Java Heap Space (-Xmx)

Global settings of the Java virtual machine (JVM) can cause major performance impacts on the respective GATK tool. In this regard Java Garbage Collection (GC) is only one aspect. Settings of the Java heap size cause a major influence on memory consumption of the JVM. Here two values affect heap size, as can be shown via java -X:

...
-Xms<size>        set initial Java heap size
-Xmx<size>        set maximum Java heap size
...

When starting the JVM -Xms is not set (and is not as important), but the values of -Xmx will be set depending on the given amount of memory the respective machine has to offer. The values of a certain machine can be determined via java -XshowSettings:vm 2>&1 | head. On various different machines the following values were obtained:

Memory

Max. Heap Size (Estimated)

16 Gb

3.48 Gb

64 Gb

13.98 Gb

256 Gb

26.67 Gb

512 Gb

26.67 Gb

1 Tb

26.67 Gb

Again just like with the number of Java GC threads, there is a situation were the default behavior is dependent upon the respective machine parameters. Finally heap size can have considerable effects on runtimes and obviously even more on memory usage. Therefore those GATK tools that work in parallel on several files were also monitored for various predefined heap sizes (1, 2, 4, 6, 8, 12, 16, 24, 32 and 48 Gb). Besides performance impacts too small values for the heap size will result in the lack of memory and can result in an java.lang.OutOfMemoryError.

Effect on GATK SortSam

1FILE=SRR3041137; GC=2
2/usr/bin/time -o ${LOG_FILE} --append -v \
3gatk --java-options "-Xmx${XMX}G -XX:ParallelGCThreads=${GC}" SortSam \
4   -I 01_mapping/${FILE}.bam \
5   -SO coordinate \
6   -O ${DIR}/02_sort_gatk_${FILE}.bam \
7   --TMP_DIR ./GATK_tmp_dir/ 2> ${DIR}/02_sort_gatk_${FILE}.log
Effect of Java Heap Size on GATK MarkDuplicates

CPU usage is negatively effected by low heap sizes, reaching a sustainable minimum at approx. 12 Gb. Generally memory usage raises with higher values for the Xmx setting, but with a drop at 8 Gb. The gray line in the RSS plot indicates parity between measured RSS and set Xmx values (meaning RSS = Xmx). It is obvious that CPU and memory usage cannot be minimized at the same time. Still simultaneous optimization of both parameters is possible with Xmx settings of 8 or 12 Gb. OVarFlow was set at 10 Gb for SortSam.

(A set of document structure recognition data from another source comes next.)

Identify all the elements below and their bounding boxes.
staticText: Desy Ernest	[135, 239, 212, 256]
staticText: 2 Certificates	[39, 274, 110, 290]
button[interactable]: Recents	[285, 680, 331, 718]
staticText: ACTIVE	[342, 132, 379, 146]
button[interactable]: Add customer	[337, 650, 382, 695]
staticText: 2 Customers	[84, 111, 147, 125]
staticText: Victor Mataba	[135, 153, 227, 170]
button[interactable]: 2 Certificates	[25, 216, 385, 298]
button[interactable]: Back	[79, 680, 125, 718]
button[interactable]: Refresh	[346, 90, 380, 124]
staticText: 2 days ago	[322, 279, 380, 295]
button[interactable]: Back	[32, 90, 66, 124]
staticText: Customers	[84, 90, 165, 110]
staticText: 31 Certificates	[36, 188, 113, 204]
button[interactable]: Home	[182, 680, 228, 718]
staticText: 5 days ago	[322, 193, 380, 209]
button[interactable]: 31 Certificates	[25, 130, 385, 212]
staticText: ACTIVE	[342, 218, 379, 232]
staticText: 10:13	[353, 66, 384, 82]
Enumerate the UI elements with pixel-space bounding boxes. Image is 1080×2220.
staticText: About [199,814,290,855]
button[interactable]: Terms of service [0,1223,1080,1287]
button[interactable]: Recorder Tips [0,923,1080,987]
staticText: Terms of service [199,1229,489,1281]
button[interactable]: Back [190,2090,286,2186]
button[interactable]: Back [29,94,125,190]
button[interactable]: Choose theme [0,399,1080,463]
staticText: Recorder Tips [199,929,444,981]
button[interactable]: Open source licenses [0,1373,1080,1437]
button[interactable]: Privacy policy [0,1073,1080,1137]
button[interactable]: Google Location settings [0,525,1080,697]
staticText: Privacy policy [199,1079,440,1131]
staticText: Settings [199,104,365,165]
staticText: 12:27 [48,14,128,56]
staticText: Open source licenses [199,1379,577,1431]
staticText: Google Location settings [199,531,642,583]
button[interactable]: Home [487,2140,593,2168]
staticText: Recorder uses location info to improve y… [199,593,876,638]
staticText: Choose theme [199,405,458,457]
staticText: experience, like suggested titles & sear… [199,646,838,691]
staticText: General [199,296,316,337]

On a side note: setting identical values for Xms and Xmx did not result in higher memory usage. Even with higher Xms values memory will be initialized with a 0-page. But memory is only counted as RSS, when it is actually accessed and written to.

Effect on GATK MarkDuplicates

1FILE=SRR3041413; GC=2
2/usr/bin/time -o ${LOG_FILE} --append -v \
3gatk --java-options "-Xmx${XMX}G -XX:ParallelGCThreads=${GC}" MarkDuplicates \
4   -I 02_sort_gatk/${FILE}.bam \
5   -O ${DIR}/03_mark_duplicates_${FILE}.bam \
6   -M ${DIR}/03_mark_duplicates_${FILE}.txt \
7   -MAX_FILE_HANDLES 300 \
8   --TMP_DIR ./GATK_tmp_dir/ 2> ${DIR}/03_mark_duplicates_${FILE}.log
Effect of Java Heap Size on GATK MarkDuplicates

From 1 to 24 Gb Xmx settings, CPU usage is not noticeably affected. Only 32 and 48 Gb were moderately more demanding. Memory usage on the other hand raises nearly linear with Xmx settings. Lower heap size are clearly preferable for MarkDuplicates and were set to 2 Gb.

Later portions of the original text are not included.